C as a Hardware Design Language

July 2001

One of the hardest things we all need to learn when starting out with HDL is that we're not programming - we're building hardware and arrays of gates. Having done a *lot* of C and applications programming before I started on VHDL and Verilog I can tell you it took a while to shake off the programmer in me and become a hardware developer. Applying general-purpose programming tactics to HDL too often makes too many gates and highly inefficient chip and logic layouts.

"motorsabbath" responding to a question posted on slashdot.org about hardware design in JHDL® (Java HDL), January 16, 2002

In the last few years there has been a lot of work on tools for VLSI layout and timing analysis. However, for high level design the last great productivity break through was logic synthesis (e.g., tools like Synopsys' HDL Compiler). A number of software tools have been developed to improve productivity in various areas of design. Many of these tools have been developed by some of the brightest people working in the computer industry. So far, for various reasons, none of these tools has resulted in broad increases in productivity for VLSI designers. This is a real problem, since chip design complexity is approaching or exceeding the complexity of large software systems.

Anyone attending the annual Design Automation Conference, which is the EDA industry's "show and tell" will find an amazing amount to hype and what I tend to think of as a lot of naked emperors. One of these naked emperors is the idea of using algorithmic languages like C or C++ for chip design.

The idea behind C or C++ as a hardware design language is similar, in broad concept, to compiling behavioral Verilog or VHDL into logic netlists. There can be a huge distance between an algorithm specified in a language like C or behavioral Verilog or VHDL and the actual hardware design. A behavioral HDL compiler allows some behavioral HDL features to be compiled into logic netlists. But there is a constant tension between the desire to work at a high level and the need to control the details of the hardware architecture.

Like the behavioral HDL compilers, the companies that make tools that support C or C++ as a hardware design language claim some ability to compile algorithms into hardware.
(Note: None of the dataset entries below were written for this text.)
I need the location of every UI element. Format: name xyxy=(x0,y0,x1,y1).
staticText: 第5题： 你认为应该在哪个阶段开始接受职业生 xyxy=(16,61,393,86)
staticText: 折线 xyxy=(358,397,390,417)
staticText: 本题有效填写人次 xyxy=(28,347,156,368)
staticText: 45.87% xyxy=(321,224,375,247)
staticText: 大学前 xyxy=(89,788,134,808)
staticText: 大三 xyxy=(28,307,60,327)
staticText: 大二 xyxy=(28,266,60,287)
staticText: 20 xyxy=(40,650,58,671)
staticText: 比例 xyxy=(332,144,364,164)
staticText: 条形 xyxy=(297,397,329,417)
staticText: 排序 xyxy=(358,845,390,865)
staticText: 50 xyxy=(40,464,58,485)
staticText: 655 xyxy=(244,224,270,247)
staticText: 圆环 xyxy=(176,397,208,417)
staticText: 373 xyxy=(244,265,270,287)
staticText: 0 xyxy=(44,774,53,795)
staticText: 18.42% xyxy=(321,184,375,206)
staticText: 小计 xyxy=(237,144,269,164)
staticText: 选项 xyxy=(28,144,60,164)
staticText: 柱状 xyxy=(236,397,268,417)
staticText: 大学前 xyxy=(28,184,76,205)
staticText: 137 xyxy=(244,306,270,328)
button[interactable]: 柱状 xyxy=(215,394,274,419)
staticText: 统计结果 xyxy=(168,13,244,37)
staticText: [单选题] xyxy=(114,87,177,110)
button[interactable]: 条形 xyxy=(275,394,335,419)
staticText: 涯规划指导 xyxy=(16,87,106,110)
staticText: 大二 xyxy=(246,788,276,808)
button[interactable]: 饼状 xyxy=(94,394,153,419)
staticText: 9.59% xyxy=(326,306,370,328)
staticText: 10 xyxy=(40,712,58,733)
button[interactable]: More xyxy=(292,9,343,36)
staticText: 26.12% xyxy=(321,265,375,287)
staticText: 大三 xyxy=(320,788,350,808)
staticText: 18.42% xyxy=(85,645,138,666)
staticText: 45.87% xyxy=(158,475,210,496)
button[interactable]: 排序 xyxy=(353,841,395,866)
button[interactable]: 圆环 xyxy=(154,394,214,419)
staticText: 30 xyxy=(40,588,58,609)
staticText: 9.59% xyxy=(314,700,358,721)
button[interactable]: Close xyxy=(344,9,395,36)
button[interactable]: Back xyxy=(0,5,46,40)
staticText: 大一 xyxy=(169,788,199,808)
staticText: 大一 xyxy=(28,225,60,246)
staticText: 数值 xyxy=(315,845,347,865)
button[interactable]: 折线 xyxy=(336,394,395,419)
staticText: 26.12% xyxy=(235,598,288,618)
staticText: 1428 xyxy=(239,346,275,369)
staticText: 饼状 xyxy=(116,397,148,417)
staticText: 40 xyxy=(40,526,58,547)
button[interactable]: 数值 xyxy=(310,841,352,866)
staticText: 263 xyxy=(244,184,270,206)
For C to be compiled into efficiently synthesizable HDL a huge amount of architectural specification must be moved from the designer to the tool.
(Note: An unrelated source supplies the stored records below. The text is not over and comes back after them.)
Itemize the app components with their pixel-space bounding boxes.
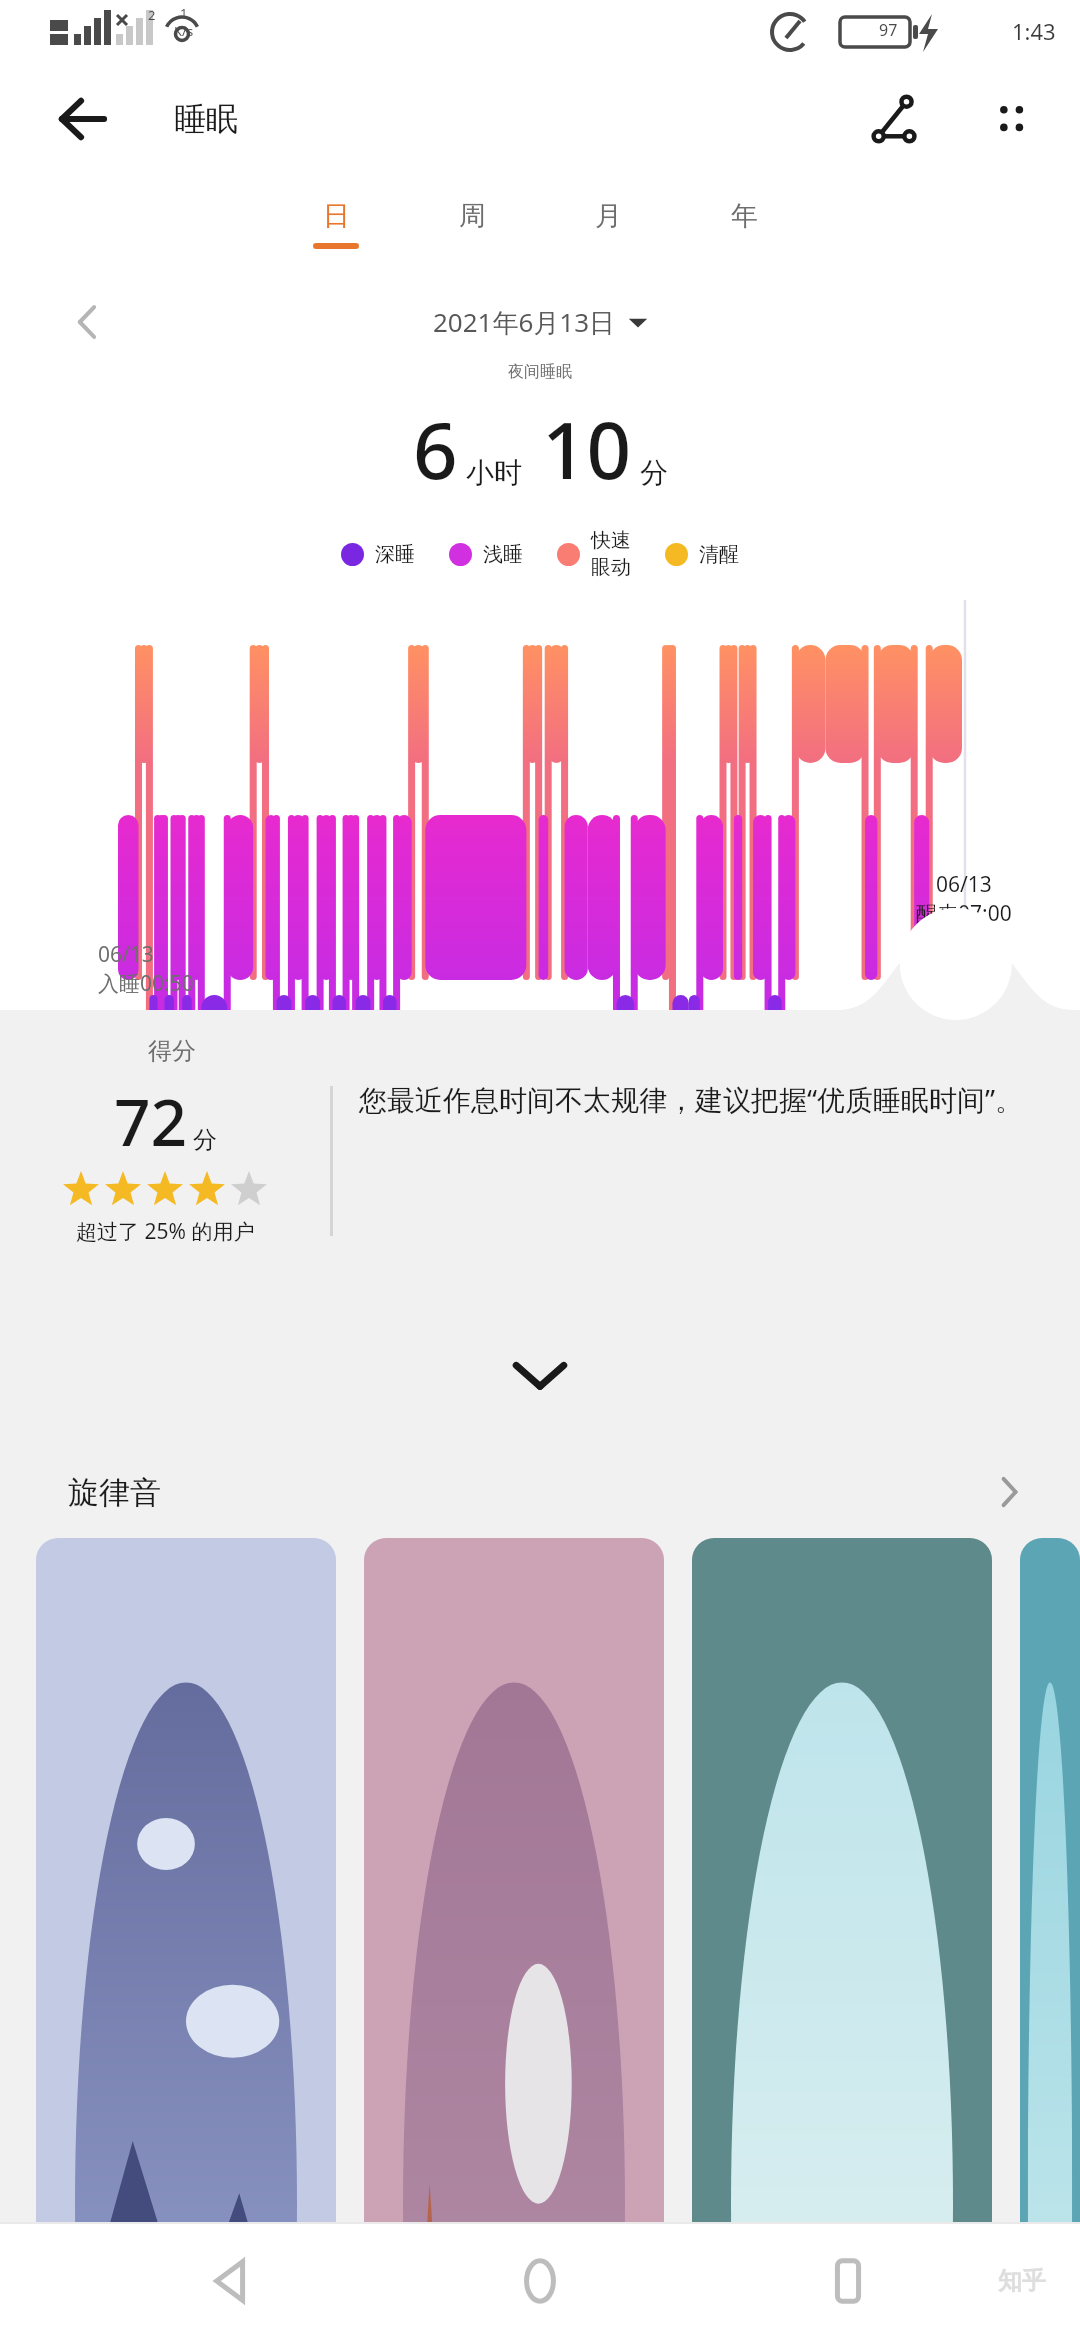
staticText: 小时 <box>466 455 522 490</box>
button[interactable]: 月 <box>540 176 676 272</box>
staticText: 年 <box>731 199 758 233</box>
button[interactable]: Back <box>158 2222 308 2340</box>
staticText: K/s <box>174 22 194 40</box>
button[interactable]: Previous day <box>58 292 118 352</box>
staticText: 浅睡 <box>483 542 523 567</box>
staticText: 2 <box>148 6 156 24</box>
staticText: 10 <box>542 396 632 502</box>
staticText: 睡眠 <box>174 99 238 139</box>
staticText: 旋律音 <box>68 1473 161 1512</box>
staticText: 超过了 25% 的用户 <box>76 1217 255 1246</box>
staticText: 醒来07:00 <box>916 899 1012 928</box>
staticText: 清醒 <box>699 542 739 567</box>
button[interactable]: Expand <box>480 1340 600 1410</box>
button[interactable] <box>1020 1538 1080 2340</box>
staticText: 快速 眼动 <box>591 528 631 580</box>
staticText: 06/13 <box>936 870 992 899</box>
button[interactable] <box>364 1538 664 2340</box>
staticText: 6 <box>413 396 458 502</box>
staticText: 06/13 <box>98 940 154 969</box>
button[interactable]: Recent apps <box>773 2222 923 2340</box>
staticText: 入睡00:50 <box>98 969 194 998</box>
staticText: 夜间睡眠 <box>0 362 1080 382</box>
staticText: 日 <box>323 199 350 233</box>
button[interactable]: Back <box>48 84 118 154</box>
button[interactable]: Home <box>465 2222 615 2340</box>
button[interactable]: 2021年6月13日 <box>433 304 648 340</box>
staticText: 月 <box>595 199 622 233</box>
staticText: 知乎 <box>998 2266 1046 2296</box>
button[interactable]: 旋律音 <box>0 1446 1080 1538</box>
staticText: 分 <box>640 455 668 490</box>
button[interactable] <box>692 1538 992 2340</box>
staticText: 97 <box>879 19 898 41</box>
button[interactable]: Share <box>858 82 932 156</box>
button[interactable]: 周 <box>404 176 540 272</box>
staticText: 深睡 <box>375 542 415 567</box>
staticText: 分 <box>193 1125 217 1155</box>
staticText: 1 <box>180 4 188 22</box>
staticText: 得分 <box>148 1036 196 1066</box>
button[interactable]: 日 <box>268 176 404 272</box>
button[interactable]: More options <box>974 82 1048 156</box>
staticText: 周 <box>459 199 486 233</box>
button[interactable] <box>36 1538 336 2340</box>
staticText: 72 <box>114 1078 188 1165</box>
staticText: 您最近作息时间不太规律，建议把握“优质睡眠时间”。 <box>359 1080 1024 1118</box>
staticText: 2021年6月13日 <box>433 304 616 340</box>
button[interactable]: 年 <box>676 176 812 272</box>
staticText: 1:43 <box>1012 16 1056 46</box>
I've heard some tool vendors state that their C to Verilog compiler would allow digital signal processing (DSP) experts to design hardware. This is only true if the performance of the resulting hardware is not even remotely an issue. The idea that a C to Verilog compiler can be given to a DSP software engineer, who has no hardware design experience, and used to design a fast FPGA or ASIC based implementation of a DSP algorithm is naive, at best. In most cases the distance between an algorithm and its efficient expression in hardware is just too great. For example, elsewhere on these Web pages I discuss wavelet algorithms. Wavelets are highly parallel signal processing algorithms and can be efficiently implemented in hardware. However, the current generation of C to Verilog compilers would not produce much parallelism compiling a C version of the wavelet code into synthesizable Verilog.
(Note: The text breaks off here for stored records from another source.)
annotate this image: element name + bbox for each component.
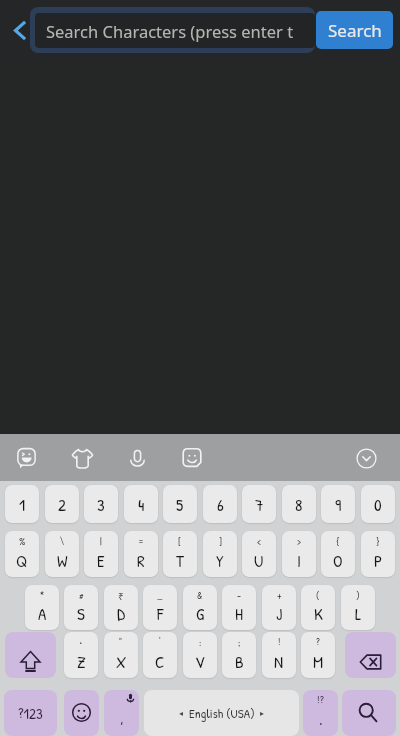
button[interactable]: _: [143, 585, 177, 630]
button[interactable]: 0: [361, 485, 395, 523]
button[interactable]: (: [301, 585, 335, 630]
staticText: _: [157, 589, 163, 603]
button[interactable]: Backspace: [345, 632, 396, 678]
staticText: !: [278, 636, 281, 650]
button[interactable]: Emoji: [64, 690, 99, 736]
staticText: S: [77, 602, 85, 625]
staticText: Search: [328, 19, 382, 42]
staticText: English (USA): [189, 704, 255, 722]
staticText: Q: [16, 549, 28, 572]
staticText: =: [138, 535, 144, 549]
staticText: ': [159, 636, 161, 650]
button[interactable]: Period: [303, 690, 338, 736]
staticText: X: [116, 650, 127, 673]
button[interactable]: +: [262, 585, 296, 630]
button[interactable]: *: [25, 585, 59, 630]
staticText: 0: [374, 493, 382, 516]
staticText: I: [297, 549, 301, 572]
button[interactable]: Collapse keyboard: [349, 441, 383, 475]
staticText: \: [60, 535, 65, 549]
button[interactable]: 4: [124, 485, 158, 523]
staticText: ?123: [18, 703, 43, 723]
button[interactable]: 2: [45, 485, 79, 523]
staticText: W: [57, 549, 68, 572]
staticText: C: [155, 650, 165, 673]
button[interactable]: 3: [84, 485, 118, 523]
staticText: P: [374, 549, 383, 572]
staticText: L: [355, 602, 362, 625]
button[interactable]: %: [5, 531, 39, 577]
staticText: (: [316, 589, 320, 603]
staticText: O: [333, 549, 343, 572]
staticText: 3: [97, 493, 105, 516]
button[interactable]: 8: [282, 485, 316, 523]
button[interactable]: ): [341, 585, 375, 630]
staticText: R: [137, 549, 145, 572]
button[interactable]: !: [262, 632, 296, 678]
staticText: .: [319, 707, 323, 730]
button[interactable]: 1: [5, 485, 39, 523]
button[interactable]: 9: [321, 485, 355, 523]
button[interactable]: }: [361, 531, 395, 577]
button[interactable]: Clothing stickers: [65, 441, 99, 475]
staticText: B: [235, 650, 244, 673]
button[interactable]: |: [84, 531, 118, 577]
staticText: &: [197, 589, 203, 603]
button[interactable]: Search: [342, 690, 396, 736]
button[interactable]: \: [45, 531, 79, 577]
button[interactable]: Voice input: [120, 441, 154, 475]
button[interactable]: ?: [301, 632, 335, 678]
button[interactable]: •: [64, 632, 98, 678]
button[interactable]: ;: [222, 632, 256, 678]
button[interactable]: 6: [203, 485, 237, 523]
staticText: 4: [138, 493, 145, 516]
staticText: 9: [335, 493, 342, 516]
staticText: ,: [120, 706, 124, 729]
button[interactable]: >: [282, 531, 316, 577]
staticText: Search Characters (press enter t: [46, 20, 294, 42]
button[interactable]: Shift: [5, 632, 56, 678]
button[interactable]: ': [143, 632, 177, 678]
staticText: >: [297, 535, 301, 549]
button[interactable]: -: [222, 585, 256, 630]
button[interactable]: Search: [316, 11, 393, 49]
staticText: Z: [77, 650, 86, 673]
button[interactable]: &: [183, 585, 217, 630]
button[interactable]: =: [124, 531, 158, 577]
button[interactable]: 7: [242, 485, 276, 523]
button[interactable]: Emoji: [175, 441, 209, 475]
staticText: M: [313, 650, 324, 673]
button[interactable]: 5: [163, 485, 197, 523]
staticText: |: [100, 535, 102, 549]
staticText: •: [79, 636, 83, 650]
button[interactable]: <: [242, 531, 276, 577]
staticText: 2: [58, 493, 66, 516]
button[interactable]: Search Characters (press enter t: [30, 7, 315, 53]
button[interactable]: :: [183, 632, 217, 678]
staticText: 1: [19, 493, 26, 516]
button[interactable]: #: [64, 585, 98, 630]
staticText: K: [314, 602, 323, 625]
button[interactable]: ]: [203, 531, 237, 577]
button[interactable]: [: [163, 531, 197, 577]
button[interactable]: Comma: [104, 690, 139, 736]
button[interactable]: Space: [144, 690, 299, 736]
staticText: }: [376, 535, 380, 549]
staticText: N: [274, 650, 284, 673]
button[interactable]: ": [104, 632, 138, 678]
button[interactable]: ₹: [104, 585, 138, 630]
button[interactable]: Back: [5, 15, 35, 45]
staticText: ◂: [179, 709, 184, 718]
staticText: 5: [176, 493, 184, 516]
staticText: 6: [217, 493, 224, 516]
staticText: *: [40, 589, 45, 603]
button[interactable]: Animated stickers: [9, 441, 43, 475]
staticText: <: [257, 535, 261, 549]
staticText: ): [356, 589, 360, 603]
staticText: H: [235, 602, 243, 625]
staticText: -: [237, 589, 242, 603]
staticText: !?: [317, 693, 324, 708]
staticText: ?: [316, 636, 320, 650]
button[interactable]: {: [321, 531, 355, 577]
button[interactable]: Symbols: [4, 690, 57, 736]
A great deal of effort and ingenuity has gone into the C to HDL compilers. They allow a wide range of algorithms to be compiled into synthesizable Verilog or VHDL. However impressive a feat it is to compile C into synthesizable logic, it is worth remembering that simply implementing an algorithm in hardware does not necessarily make it faster than writing the same algorithm in C and running it on a microprocessor. Custom hardware can be faster when the designer makes use of parallelism and hardware modules that are customized for the algorithm. For example, see for example Keshab K. Parhi's book VLSI Digital Signal Porcessing Systems, Wiley, 1999. The DSP designer must consider issues of sampling rate and calculation throughput, frequently using a parallel architecture to achieve the desired performance. In contract, the hardware that results from C to HDL compilers is frequently so inefficient that it would not meet the timing requirements for most applications targeted at hardware implementation.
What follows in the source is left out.